I was honored to be able to interview Michael Abels for this exciting event. Award-winning composer Michael Abels is known for his scores for Jordan Peele’s films “US” and the Oscar-winning “GET OUT.” As a concert composer, he has been recognized by the National Endowment for the Arts and Sphinx Organization and performed by the Chicago Symphony, Atlanta Symphony, and more. This conversation was part of the 2021-2023 Humanities Unbounded Lab, “Black Music and the Soul of America.” If you’re interested in learning more about Black film music, I invite you to view the presentation that Dr. Anthony Kelley and I collaboratively prepared and presented on the history of Black film music, soundtracks, and composers.
“’Would you please stop playing Beethoven?’: Classical Music as Postmodern Pastiche in Marie Antoinette, Inglourious Basterds, and Django Unchained.” American Musicological Society, Southeast Chapter, Virtual Conference. 1 October 2022.

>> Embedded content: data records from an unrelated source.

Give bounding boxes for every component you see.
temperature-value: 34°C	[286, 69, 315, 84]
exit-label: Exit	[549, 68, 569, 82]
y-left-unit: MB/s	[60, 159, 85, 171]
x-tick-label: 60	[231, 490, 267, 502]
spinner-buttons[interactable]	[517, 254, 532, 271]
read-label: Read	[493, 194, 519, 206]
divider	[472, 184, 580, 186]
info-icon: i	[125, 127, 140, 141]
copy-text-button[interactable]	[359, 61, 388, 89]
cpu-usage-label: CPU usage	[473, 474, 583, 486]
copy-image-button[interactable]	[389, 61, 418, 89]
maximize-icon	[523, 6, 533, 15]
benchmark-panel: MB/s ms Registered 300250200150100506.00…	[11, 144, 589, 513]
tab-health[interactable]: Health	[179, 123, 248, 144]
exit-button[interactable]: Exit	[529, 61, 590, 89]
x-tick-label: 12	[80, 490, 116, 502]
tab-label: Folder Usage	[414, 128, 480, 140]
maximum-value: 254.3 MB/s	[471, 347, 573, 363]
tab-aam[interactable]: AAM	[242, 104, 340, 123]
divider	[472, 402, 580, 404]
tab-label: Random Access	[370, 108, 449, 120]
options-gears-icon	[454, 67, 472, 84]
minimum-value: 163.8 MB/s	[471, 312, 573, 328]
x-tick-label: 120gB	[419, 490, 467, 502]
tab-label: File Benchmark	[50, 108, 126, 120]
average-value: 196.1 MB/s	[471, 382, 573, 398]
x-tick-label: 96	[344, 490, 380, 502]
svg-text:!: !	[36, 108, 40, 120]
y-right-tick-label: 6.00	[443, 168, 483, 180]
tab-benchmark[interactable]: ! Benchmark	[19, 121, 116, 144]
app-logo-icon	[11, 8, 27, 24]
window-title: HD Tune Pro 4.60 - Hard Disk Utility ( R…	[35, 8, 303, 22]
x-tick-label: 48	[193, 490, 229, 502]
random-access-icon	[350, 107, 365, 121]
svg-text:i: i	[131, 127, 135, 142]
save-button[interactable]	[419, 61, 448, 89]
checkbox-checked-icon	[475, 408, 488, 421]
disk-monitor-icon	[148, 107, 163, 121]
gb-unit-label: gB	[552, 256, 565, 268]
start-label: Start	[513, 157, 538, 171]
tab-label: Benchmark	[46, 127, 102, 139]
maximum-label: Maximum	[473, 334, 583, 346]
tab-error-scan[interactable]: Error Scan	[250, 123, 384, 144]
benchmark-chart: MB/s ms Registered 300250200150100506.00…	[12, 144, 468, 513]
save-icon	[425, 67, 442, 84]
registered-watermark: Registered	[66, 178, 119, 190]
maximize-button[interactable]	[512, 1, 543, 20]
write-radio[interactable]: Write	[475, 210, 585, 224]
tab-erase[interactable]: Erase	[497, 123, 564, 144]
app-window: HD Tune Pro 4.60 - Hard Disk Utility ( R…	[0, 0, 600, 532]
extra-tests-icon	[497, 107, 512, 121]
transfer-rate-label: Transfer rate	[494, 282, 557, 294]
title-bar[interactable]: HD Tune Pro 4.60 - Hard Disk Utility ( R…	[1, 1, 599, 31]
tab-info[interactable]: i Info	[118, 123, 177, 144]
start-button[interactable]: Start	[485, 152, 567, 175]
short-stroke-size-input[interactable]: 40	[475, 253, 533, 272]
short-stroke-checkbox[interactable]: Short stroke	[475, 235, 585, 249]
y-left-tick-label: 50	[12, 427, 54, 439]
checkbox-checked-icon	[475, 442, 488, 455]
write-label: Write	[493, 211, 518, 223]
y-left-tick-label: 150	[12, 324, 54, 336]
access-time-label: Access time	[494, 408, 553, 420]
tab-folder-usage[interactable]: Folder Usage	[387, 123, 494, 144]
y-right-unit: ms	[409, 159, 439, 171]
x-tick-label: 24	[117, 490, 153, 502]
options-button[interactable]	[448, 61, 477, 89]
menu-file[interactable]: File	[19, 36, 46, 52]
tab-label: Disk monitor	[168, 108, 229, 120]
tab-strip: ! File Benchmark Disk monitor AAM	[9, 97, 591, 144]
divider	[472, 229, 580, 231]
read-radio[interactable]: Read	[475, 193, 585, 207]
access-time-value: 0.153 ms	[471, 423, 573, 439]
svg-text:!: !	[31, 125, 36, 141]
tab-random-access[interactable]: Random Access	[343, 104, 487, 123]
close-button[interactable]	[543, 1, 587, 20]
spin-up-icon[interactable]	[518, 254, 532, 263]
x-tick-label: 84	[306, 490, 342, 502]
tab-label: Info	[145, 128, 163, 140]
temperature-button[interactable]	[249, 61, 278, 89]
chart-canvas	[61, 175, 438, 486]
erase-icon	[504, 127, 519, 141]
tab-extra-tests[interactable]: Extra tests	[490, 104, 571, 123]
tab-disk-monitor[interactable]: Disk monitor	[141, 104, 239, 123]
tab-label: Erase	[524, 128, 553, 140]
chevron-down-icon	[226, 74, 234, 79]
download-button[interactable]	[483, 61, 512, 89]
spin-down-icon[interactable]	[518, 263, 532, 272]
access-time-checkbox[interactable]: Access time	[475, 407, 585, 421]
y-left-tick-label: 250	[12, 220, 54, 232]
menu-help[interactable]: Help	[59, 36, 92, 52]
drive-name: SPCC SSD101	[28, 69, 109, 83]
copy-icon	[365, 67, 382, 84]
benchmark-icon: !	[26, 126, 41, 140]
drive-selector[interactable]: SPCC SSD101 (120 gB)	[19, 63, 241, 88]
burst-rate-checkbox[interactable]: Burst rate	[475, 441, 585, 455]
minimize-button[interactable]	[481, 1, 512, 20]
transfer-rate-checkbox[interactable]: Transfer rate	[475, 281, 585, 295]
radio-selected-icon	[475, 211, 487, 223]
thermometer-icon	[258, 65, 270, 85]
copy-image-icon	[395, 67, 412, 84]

Abstract: I explore a trio of films notable for their use of blatantly anachronistic soundtracks to populate their historical settings: Sofia Coppola’s Marie Antoinette (2006), which pairs the doomed Dauphine with post-punk and new wave electronica, and Quentin Tarantino’s Inglourious Basterds (2009) and Django Unchained (2012), a pair of revenge fantasies that rely on extant film music and popular songs in their depiction of Nazi-occupied France and the Antebellum South, respectively. Musicological approaches to these films have prioritized scrutiny of these popular styles, while less attention has been devoted to the films’ deployment of western art music as a component of their postmodern arsenal. These examples paradoxically challenge classical music’s presumed status as a form of “universal” film music and generate tension between differing modes of temporality and cinematic history. I consider these films’ inherently postmodern and deconstructive agendas through the lens of a Derridean histoire, an understanding of history itself as a specter caught between fixed object and fungible narrative construct. Rather than imposing incongruities onto the film or even negating the notion of historicity, these soundtracks challenge the implicit ideological themes that accompany an unquestioned fidelity to historical “truth.” My discussion of Coppola and Tarantino’s unruly cinematic histoires will consider the use of classical music amidst the incongruity of setting and music, treating the Jamesonian notion of a “crisis of historicity” as an opportunity to engage layers of cinematic and musical history in a meaningful critique.
Panel Discussion Organizer and Respondent, “Music’s Placement in Academia.” South Central Graduate Music Consortium Research Conference, Durham, NC. September 2019.
“Decadence as Progress in Der Rosenkavalier.” South Central Graduate Music Consortium Research Conference, Charlottesville, VA. October 2018.
Scholarship Service and Volunteering
- Student Organizer, Duke Musicology Lecture Series. 2022-2023, 2018-2019.
- President, Duke Music Graduate Student Association (MGSA). 2020-2021.
- Coordinator, South-Central Graduate Music Consortium. 2019 – 2020.
- Secretary, Duke Music Graduate Student Association (MGSA). 2018-2019.